ヒマローグ

毎日の新聞記事からわが国の教育にまつわる思いを綴る。

卒業可能?

2017-07-15 08:50:25 | 我が国の教育行政と学校の抱える問題

「考え違い」7月10日
 漫画家西原理恵子氏がタイトルとマンガを描かれている『卒母のススメ』欄が掲載されています。人気コーナーであった西原氏の連載漫画が終わった後の企画です。『卒母』とは、母親業を卒業するという意味のようです。似たような言葉に「卒婚」があります。婚姻関係を卒業するという意味で、身も蓋もない言い方をすれば、離婚だったり、別居だったりして、パートナーとの関係を解消することです。
 では、「卒母」という場合、親子関係を解消するということなのでしょうか。母親業を退職するということなのでしょうか。同欄に投稿を寄せているのは、中高年の母親が中心です。その投稿の中身を読むと、子供が成人したり、一人暮らしを始めて、食事や清掃など子供の面倒を見るのをやめる、いろいろと教えてきた「躾」をやめるというイメージのようです。実は、私は、この「卒母」という考え方には違和感を覚えているのです。
 それは先述したように、母親という存在の役割を、子供の世話や躾というように狭く捉えているという点です。私はこのブログで再三再四、家庭というもの、親という存在について言及してきました。別に目新しい主張ではありません。

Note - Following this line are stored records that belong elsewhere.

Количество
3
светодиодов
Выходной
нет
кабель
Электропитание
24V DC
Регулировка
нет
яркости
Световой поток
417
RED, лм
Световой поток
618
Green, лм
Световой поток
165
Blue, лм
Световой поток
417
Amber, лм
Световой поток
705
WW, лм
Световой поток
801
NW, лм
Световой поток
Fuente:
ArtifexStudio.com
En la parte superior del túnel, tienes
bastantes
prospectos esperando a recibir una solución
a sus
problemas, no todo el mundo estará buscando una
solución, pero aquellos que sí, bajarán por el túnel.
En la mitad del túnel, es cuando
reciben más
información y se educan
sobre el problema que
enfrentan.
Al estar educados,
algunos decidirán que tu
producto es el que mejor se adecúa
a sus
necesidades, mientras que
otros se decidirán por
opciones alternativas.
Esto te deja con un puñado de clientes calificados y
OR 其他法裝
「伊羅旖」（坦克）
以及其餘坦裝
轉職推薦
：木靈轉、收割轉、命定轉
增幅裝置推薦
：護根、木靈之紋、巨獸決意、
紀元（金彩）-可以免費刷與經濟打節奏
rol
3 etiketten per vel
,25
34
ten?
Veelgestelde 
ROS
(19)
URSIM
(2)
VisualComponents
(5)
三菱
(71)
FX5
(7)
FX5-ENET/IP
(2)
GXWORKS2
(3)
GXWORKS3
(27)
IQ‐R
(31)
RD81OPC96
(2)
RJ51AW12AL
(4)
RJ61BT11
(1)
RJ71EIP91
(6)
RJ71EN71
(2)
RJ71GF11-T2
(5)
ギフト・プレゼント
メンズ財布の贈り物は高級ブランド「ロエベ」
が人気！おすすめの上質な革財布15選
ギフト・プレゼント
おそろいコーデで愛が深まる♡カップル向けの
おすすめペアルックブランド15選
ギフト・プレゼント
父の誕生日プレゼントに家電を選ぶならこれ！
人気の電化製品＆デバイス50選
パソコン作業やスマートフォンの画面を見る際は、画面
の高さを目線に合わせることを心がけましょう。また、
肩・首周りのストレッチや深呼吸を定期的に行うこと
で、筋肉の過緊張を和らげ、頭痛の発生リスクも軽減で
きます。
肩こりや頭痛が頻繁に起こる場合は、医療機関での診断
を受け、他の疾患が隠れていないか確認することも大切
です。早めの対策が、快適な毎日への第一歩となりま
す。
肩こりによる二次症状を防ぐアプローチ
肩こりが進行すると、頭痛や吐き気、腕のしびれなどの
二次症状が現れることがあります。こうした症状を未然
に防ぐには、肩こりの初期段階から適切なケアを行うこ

簡単に言えば、子供が外の世界で様々な人と接し、いくつもの不合理な目に遭って、傷付き疲れたときに、誰に気兼ねすることなく安心して自分を解き放ち、本音を吐露し、弱みや嫌らしさも曝して、心の傷を癒すことができる母港であるというようなことでした。
 これこそが親の本質であり、世話や躾はあくまでも二次的なものでしかありません。したがって、20歳になったから、上京して大学に入ったから、就職して給料をもらうようになったから、ということで「卒母」する、あるいはしてもよいという考え方とは合致しないのです。
 もちろん、「卒母」という言葉を口にしている方々もそんなことは百も承知だと思います。しかし、「卒母」という言葉が広まっていく過程で、親を業として考える考え方がじわじわと浸透していってしまう可能性は無視できないと思うのです。そして、親を業だと考えるようになれば、他の職業と同じように、契約や損得という概念で捉えられるようになり、親子関係が、悪い意味でビジネスライクな関係に変質していってしまい、最も大切な機能である心の母港という性格を失ってしまうのではないか、それは子供の人間性の涵養にとって大きな問題となるのではないかと危惧するのです。
 「卒母」の次は、「卒子」ということになり、縁を切られた寂しい老人が巷に溢れるという悪夢が現実にならないことを願わずにはいられません。